The price paid to reduce risk is that it drives away those despised speculators. A speculator may not be the regulator's cup of tea, but he performs a useful role. Speculators add to the liquidity in the market and, thereby, make the price movement smoother and also provide easy opportunities to enter and exit for other investors.
Sometime back when SEBI introduced the rolling system for select stocks, there was an immediate fall in liquidity in these counters. A fall in liquidity does not do any good because there never seem to be enough opportunities for investors to exit the counter.
New liquidity drivers
To provide the right amount of lubrication in the form of liquidity, the carry-forward system for the rolling settlement (CFRS) was introduced. CFRS is the system that is used on the BSE. The NSE has a similar system to provide liquidity -- Automated Lending and Borrowing under Rolling Settlement (ALBRS).
CFRS AND ALBRS operate for 15 stocks (see table) at present. And both are derived from the systems that exist in the account period market -- the badla on the BSE and the ALBM on the NSE. These account facilities have now been modified and extended to the rolling settlement cycle.

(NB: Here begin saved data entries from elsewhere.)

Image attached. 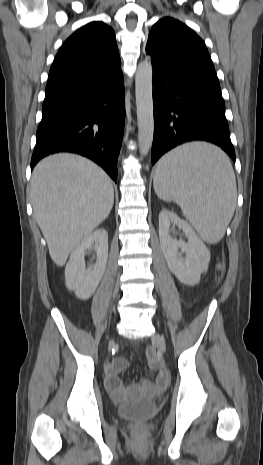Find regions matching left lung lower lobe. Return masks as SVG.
<instances>
[{
	"label": "left lung lower lobe",
	"mask_w": 263,
	"mask_h": 465,
	"mask_svg": "<svg viewBox=\"0 0 263 465\" xmlns=\"http://www.w3.org/2000/svg\"><path fill=\"white\" fill-rule=\"evenodd\" d=\"M150 55L155 116L152 164L177 145L194 140L220 146L235 162L215 70L172 64Z\"/></svg>",
	"instance_id": "0a47b994"
}]
</instances>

Rolling forward facilities: An overview of the CFRS and ALBRS results in the following key facets of the new facilities, now available under the rolling settlement cycle for the 15 designated stocks:
*CFRS can be carried out in 15 stocks that are to be traded only through the rolling settlement category.
*Unlike the account period, carry-forward system, CFRS is open to all brokers on BSE -- the other system (the regular badla) is open only to brokers who opt for the same.

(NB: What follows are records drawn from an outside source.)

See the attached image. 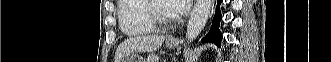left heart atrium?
<instances>
[{
	"label": "left heart atrium",
	"instance_id": "obj_1",
	"mask_svg": "<svg viewBox=\"0 0 331 62\" xmlns=\"http://www.w3.org/2000/svg\"><path fill=\"white\" fill-rule=\"evenodd\" d=\"M167 3L169 12L173 16H179L189 9L191 0H169Z\"/></svg>",
	"mask_w": 331,
	"mask_h": 62
}]
</instances>
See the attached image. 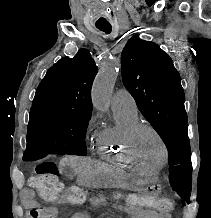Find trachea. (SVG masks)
<instances>
[{
  "mask_svg": "<svg viewBox=\"0 0 211 218\" xmlns=\"http://www.w3.org/2000/svg\"><path fill=\"white\" fill-rule=\"evenodd\" d=\"M98 30H101L105 33H111L112 27L111 26H97Z\"/></svg>",
  "mask_w": 211,
  "mask_h": 218,
  "instance_id": "trachea-1",
  "label": "trachea"
}]
</instances>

*Under CFRS, traders have the option to carry forward positions for one, two, three, four or five days.
*If a trade takes place on Monday and the CFRS session takes place on Tuesday, traders can opt to carry forward their trade obligations for any period between one to five days.
The option of one-to-five days is common to CFRS and ALBRS. So far, the system described is the same as the carry-forward system that exists for the account period settlement.

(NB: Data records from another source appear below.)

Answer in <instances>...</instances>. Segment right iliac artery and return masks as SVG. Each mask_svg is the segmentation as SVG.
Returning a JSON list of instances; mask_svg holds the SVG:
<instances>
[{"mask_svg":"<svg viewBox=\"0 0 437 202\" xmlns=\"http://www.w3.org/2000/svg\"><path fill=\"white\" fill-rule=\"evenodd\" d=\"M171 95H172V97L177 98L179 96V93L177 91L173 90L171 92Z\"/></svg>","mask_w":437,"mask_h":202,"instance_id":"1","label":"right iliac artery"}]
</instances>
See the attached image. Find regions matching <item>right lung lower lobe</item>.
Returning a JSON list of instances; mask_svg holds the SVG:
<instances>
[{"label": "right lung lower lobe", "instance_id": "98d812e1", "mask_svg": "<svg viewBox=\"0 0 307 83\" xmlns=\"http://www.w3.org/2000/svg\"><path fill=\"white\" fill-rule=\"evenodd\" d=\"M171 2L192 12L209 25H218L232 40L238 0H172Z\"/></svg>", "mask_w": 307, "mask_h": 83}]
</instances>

In CFRS, after the deal is carried forward, the system deviates from the model that exists for the account period settlement. The difference is as follows:
Using the facilities
If a trader decides to carry forward a trade for five days, and then changes his mind; he can then enter into a position that reverses the original position. By doing this, he can get rid of obligations such as delivery of shares or payment for shares purchased. All that the trader will have to do is collect or pay the difference in price between original contract and the reversal of the same.
In the regular account period settlement, the reversal leg of the contract would be merged with the ongoing account period settlement. However, in the case of the CFRS, the reversal leg will be carried out only on the fifth day (the original date for the contract to end).
While traders can exit from an obligation before the date they originally agreed to, the actual settlement (settling the difference between original price and the price during reversal) will take place only after the day that was originally agreed to. ALBRS also allows for settlement only after the conclusion of the trading session indicated at the beginning. To use an analogy, a tenant may vacate the house before the end of the lease period, but accounts with the landlord may be settled only after the lease period is over.
Judgment pending
The carry forward system for rolling settlement has just been introduced. If the past trend is anything to go by, they may not gain popularity with traders immediately. To gain popularity, big players such as Infosys Technologies, Zee Telefilms and Reliance, may have to be brought into the ambit of the rolling settlement system. Only then one may get a better picture of the market preference or, otherwise for the carry-forward facilities under the rolling settlement mode. A judgment of the acceptance of the daily carry-forward and daily ALBM facilities may, therefore, have to wait.